### PROBLEM REQUIREMENTS
Write back every entry exactly as it reads, with the pictures left behind.

### TASK MATERIAL
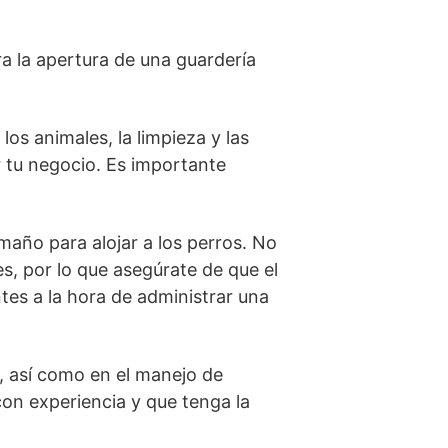
ra la apertura de una guardería
os animales, la limpieza y las
r tu negocio. Es importante
maño para alojar a los perros. No
s, por lo que asegúrate de que el
es a la hora de administrar una
, así como en el manejo de
on experiencia y que tenga la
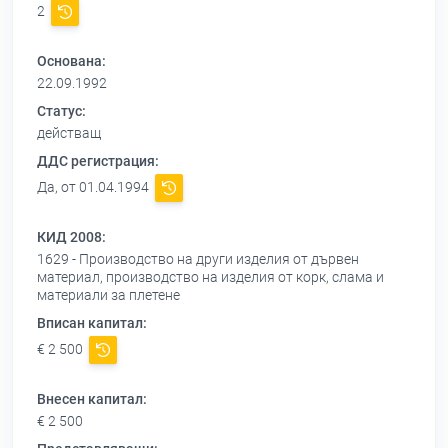
2
Основана:
22.09.1992
Статус:
действащ
ДДС регистрация:
Да, от 01.04.1994
КИД 2008:
1629 - Производство на други изделия от дървен
материал, производство на изделия от корк, слама и
материали за плетене
Вписан капитал:
€ 2 500
Внесен капитал:
€ 2 500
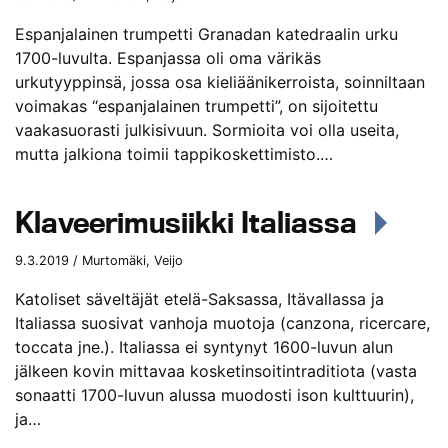
Espanjalainen trumpetti Granadan katedraalin urku
1700-luvulta. Espanjassa oli oma värikäs
urkutyyppinsä, jossa osa kieliäänikerroista, soinniltaan
voimakas “espanjalainen trumpetti”, on sijoitettu
vaakasuorasti julkisivuun. Sormioita voi olla useita,
mutta jalkiona toimii tappikoskettimisto.…
Klaveerimusiikki Italiassa
9.3.2019 / Murtomäki, Veijo
Katoliset säveltäjät etelä-Saksassa, Itävallassa ja
Italiassa suosivat vanhoja muotoja (canzona, ricercare,
toccata jne.). Italiassa ei syntynyt 1600-luvun alun
jälkeen kovin mittavaa kosketinsoitintraditiota (vasta
sonaatti 1700-luvun alussa muodosti ison kulttuurin),
ja…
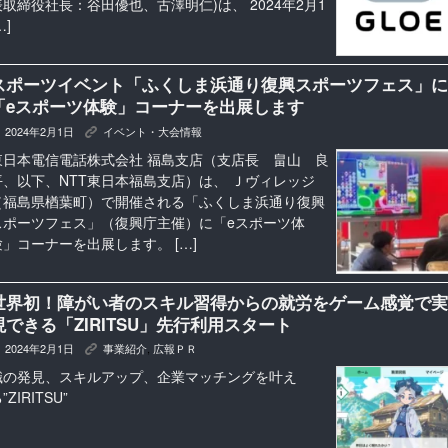
表取締役社長：谷田優也、古澤明仁)は、 2024年2月1
…]
スポーツイベント「ふくしま浜通り復興スポーツフェス」に
「eスポーツ体験」コーナーを出展します
2024年2月1日
イベント・大会情報
K
東日本電信電話株式会社 福島支店（支店長 畠山 良
平、以下、NTT東日本福島支店）は、 Ｊヴィレッジ
（福島県楢葉町）で開催される「ふくしま浜通り復興
スポーツフェス」（復興庁主催）に「eスポーツ体
験」コーナーを出展します。 […]
世界初！障がい者のスキル習得からの就労をゲーム感覚で実
現できる「ZIRITSU」先行利用スタート
2024年2月1日
事業紹介
,
広報ＰＲ
K
職の発見、スキルアップ、企業マッチングを叶え
”ZIRITSU”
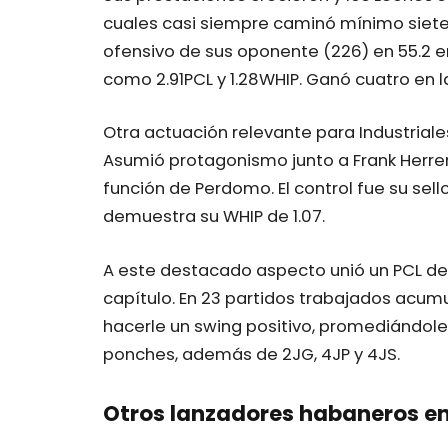
cuales casi siempre caminó mínimo siete 
ofensivo de sus oponente (226) en 55.2 
como 2.91PCL y 1.28WHIP. Ganó cuatro en la
Otra actuación relevante para Industriales
Asumió protagonismo junto a Frank Herrer
función de Perdomo. El control fue su sel
demuestra su WHIP de 1.07.
A este destacado aspecto unió un PCL de 2
capítulo. En 23 partidos trabajados acumu
hacerle un swing positivo, promediándoles
ponches, además de 2JG, 4JP y 4JS.
Otros lanzadores habaneros en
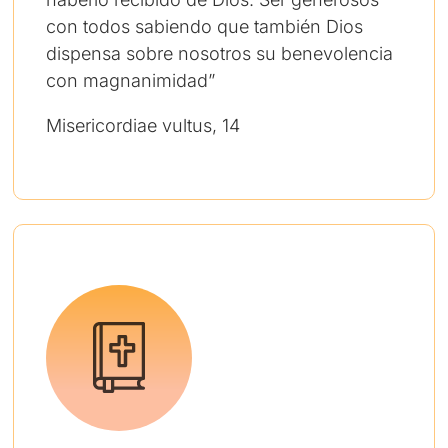
con todos sabiendo que también Dios
dispensa sobre nosotros su benevolencia
con magnanimidad”
Misericordiae vultus, 14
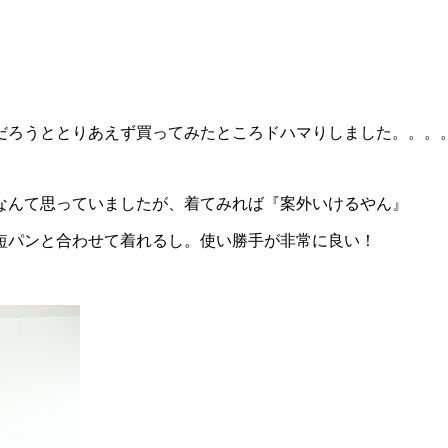
だろうととりあえず買ってみたところドハマりしました。。。
なんて思っていましたが、着てみれば『案外いけるやん』
短パンと合わせて着れるし。使い勝手が非常に良い！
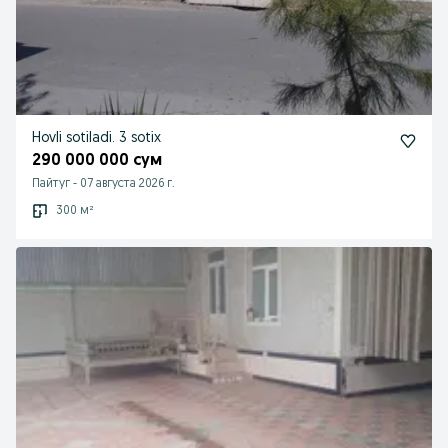
Hovli sotiladi. 3 sotix
290 000 000 сум
Пайтуг
-
07 августа 2026 г.
300 м²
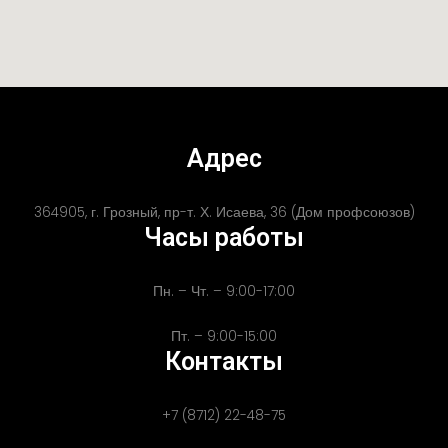
Адрес
364905, г. Грозный, пр-т. Х. Исаева, 36 (Дом профсоюзов)
Часы работы
Пн. – Чт. – 9:00-17:00
Пт. – 9:00-15:00
Контакты
+7 (8712) 22-48-75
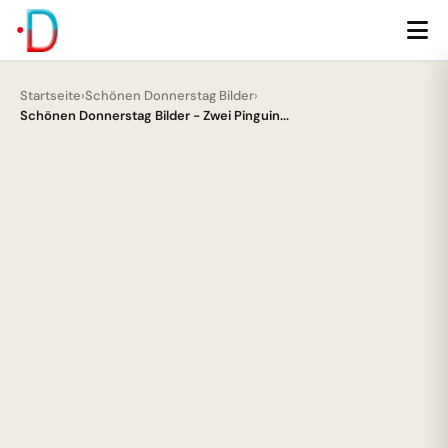
Startseite
›
Schönen Donnerstag Bilder
›
Schönen Donnerstag Bilder - Zwei Pinguin...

### FINISHED EXERCISE
ra la apertura de una guardería
os animales, la limpieza y las
r tu negocio. Es importante
maño para alojar a los perros. No
s, por lo que asegúrate de que el
es a la hora de administrar una
, así como en el manejo de
on experiencia y que tenga la
2
Основана:
22.09.1992
Статус:
действащ
ДДС регистрация:
Да, от 01.04.1994
КИД 2008:
1629 - Производство на други изделия от дървен
материал, производство на изделия от корк, слама и
материали за плетене
Вписан капитал:
€ 2 500
Внесен капитал:
€ 2 500
Espanjalainen trumpetti Granadan katedraalin urku
1700-luvulta. Espanjassa oli oma värikäs
urkutyyppinsä, jossa osa kieliäänikerroista, soinniltaan
voimakas “espanjalainen trumpetti”, on sijoitettu
vaakasuorasti julkisivuun. Sormioita voi olla useita,
mutta jalkiona toimii tappikoskettimisto.…
Klaveerimusiikki Italiassa
9.3.2019 / Murtomäki, Veijo
Katoliset säveltäjät etelä-Saksassa, Itävallassa ja
Italiassa suosivat vanhoja muotoja (canzona, ricercare,
toccata jne.). Italiassa ei syntynyt 1600-luvun alun
jälkeen kovin mittavaa kosketinsoitintraditiota (vasta
sonaatti 1700-luvun alussa muodosti ison kulttuurin),
ja…
表取締役社長：谷田優也、古澤明仁)は、 2024年2月1
…]
スポーツイベント「ふくしま浜通り復興スポーツフェス」に
「eスポーツ体験」コーナーを出展します
2024年2月1日
イベント・大会情報
K
東日本電信電話株式会社 福島支店（支店長 畠山 良
平、以下、NTT東日本福島支店）は、 Ｊヴィレッジ
（福島県楢葉町）で開催される「ふくしま浜通り復興
スポーツフェス」（復興庁主催）に「eスポーツ体
験」コーナーを出展します。 […]
世界初！障がい者のスキル習得からの就労をゲーム感覚で実
現できる「ZIRITSU」先行利用スタート
2024年2月1日
事業紹介
,
広報ＰＲ
K
職の発見、スキルアップ、企業マッチングを叶え
”ZIRITSU”
cuales casi siempre caminó mínimo siete 
ofensivo de sus oponente (226) en 55.2 
como 2.91PCL y 1.28WHIP. Ganó cuatro en la
Otra actuación relevante para Industriales
Asumió protagonismo junto a Frank Herrer
función de Perdomo. El control fue su sel
demuestra su WHIP de 1.07.
A este destacado aspecto unió un PCL de 2
capítulo. En 23 partidos trabajados acumu
hacerle un swing positivo, promediándoles
ponches, además de 2JG, 4JP y 4JS.
Otros lanzadores habaneros en
con todos sabiendo que también Dios
dispensa sobre nosotros su benevolencia
con magnanimidad”
Misericordiae vultus, 14
だろうととりあえず買ってみたところドハマりしました。。。
なんて思っていましたが、着てみれば『案外いけるやん』
短パンと合わせて着れるし。使い勝手が非常に良い！
Hovli sotiladi. 3 sotix
290 000 000 сум
Пайтуг
-
07 августа 2026 г.
300 м²
Адрес
364905, г. Грозный, пр-т. Х. Исаева, 36 (Дом профсоюзов)
Часы работы
Пн. – Чт. – 9:00-17:00
Пт. – 9:00-15:00
Контакты
+7 (8712) 22-48-75
Startseite
›
Schönen Donnerstag Bilder
›
Schönen Donnerstag Bilder - Zwei Pinguin...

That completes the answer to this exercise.